Stored data entries:
════════════════════
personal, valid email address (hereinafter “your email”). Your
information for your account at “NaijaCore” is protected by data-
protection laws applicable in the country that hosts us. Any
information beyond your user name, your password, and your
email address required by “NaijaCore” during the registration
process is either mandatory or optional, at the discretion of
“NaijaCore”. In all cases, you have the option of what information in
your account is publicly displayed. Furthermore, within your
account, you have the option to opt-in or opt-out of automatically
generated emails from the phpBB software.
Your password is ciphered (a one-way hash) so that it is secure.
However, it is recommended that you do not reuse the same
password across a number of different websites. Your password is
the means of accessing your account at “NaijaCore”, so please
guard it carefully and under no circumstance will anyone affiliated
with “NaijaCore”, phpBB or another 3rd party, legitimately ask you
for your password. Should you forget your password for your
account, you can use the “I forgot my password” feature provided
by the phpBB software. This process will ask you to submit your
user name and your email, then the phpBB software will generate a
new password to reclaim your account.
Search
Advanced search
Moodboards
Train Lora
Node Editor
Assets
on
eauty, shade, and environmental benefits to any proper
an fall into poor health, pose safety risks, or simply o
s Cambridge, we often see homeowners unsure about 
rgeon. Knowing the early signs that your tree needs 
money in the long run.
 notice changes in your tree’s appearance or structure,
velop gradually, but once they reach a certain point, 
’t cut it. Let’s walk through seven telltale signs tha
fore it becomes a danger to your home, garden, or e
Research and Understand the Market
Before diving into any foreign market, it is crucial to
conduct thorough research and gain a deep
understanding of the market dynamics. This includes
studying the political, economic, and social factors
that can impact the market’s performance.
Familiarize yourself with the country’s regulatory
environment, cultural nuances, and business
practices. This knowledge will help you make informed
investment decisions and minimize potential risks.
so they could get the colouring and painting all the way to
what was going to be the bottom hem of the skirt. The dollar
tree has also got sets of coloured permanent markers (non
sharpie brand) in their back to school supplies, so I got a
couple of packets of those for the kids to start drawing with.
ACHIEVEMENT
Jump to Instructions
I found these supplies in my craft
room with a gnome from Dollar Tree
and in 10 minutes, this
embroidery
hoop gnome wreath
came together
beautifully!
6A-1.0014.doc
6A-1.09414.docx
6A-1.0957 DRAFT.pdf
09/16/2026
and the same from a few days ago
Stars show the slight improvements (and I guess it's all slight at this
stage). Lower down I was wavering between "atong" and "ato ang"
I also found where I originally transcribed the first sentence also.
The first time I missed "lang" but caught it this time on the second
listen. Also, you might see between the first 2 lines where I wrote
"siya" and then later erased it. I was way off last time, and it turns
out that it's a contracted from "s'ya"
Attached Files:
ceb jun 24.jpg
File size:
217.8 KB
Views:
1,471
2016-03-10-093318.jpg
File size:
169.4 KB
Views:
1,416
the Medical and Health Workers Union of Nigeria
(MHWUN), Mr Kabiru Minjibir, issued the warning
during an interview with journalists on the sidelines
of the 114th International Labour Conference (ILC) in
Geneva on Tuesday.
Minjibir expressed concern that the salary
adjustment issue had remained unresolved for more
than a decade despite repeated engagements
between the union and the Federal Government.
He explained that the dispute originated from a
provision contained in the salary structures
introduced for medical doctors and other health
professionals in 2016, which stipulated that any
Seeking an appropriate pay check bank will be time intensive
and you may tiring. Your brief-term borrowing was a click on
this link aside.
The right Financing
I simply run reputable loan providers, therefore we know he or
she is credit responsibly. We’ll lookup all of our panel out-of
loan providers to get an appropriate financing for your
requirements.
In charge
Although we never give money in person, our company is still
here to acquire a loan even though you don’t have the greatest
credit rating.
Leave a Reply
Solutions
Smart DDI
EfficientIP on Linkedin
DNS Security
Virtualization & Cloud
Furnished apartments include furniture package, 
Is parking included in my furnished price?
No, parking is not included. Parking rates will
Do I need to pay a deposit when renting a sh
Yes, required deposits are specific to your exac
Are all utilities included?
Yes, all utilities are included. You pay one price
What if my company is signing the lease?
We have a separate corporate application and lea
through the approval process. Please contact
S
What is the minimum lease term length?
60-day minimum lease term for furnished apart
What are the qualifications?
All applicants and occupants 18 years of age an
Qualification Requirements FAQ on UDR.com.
════════════════════
_Requirement_: The required output is the line holding "through the approval process. Please contact" plus every line after it in the data, reproduced exactly.

_Response to this task_:
through the approval process. Please contact
S
What is the minimum lease term length?
60-day minimum lease term for furnished apart
What are the qualifications?
All applicants and occupants 18 years of age an
Qualification Requirements FAQ on UDR.com.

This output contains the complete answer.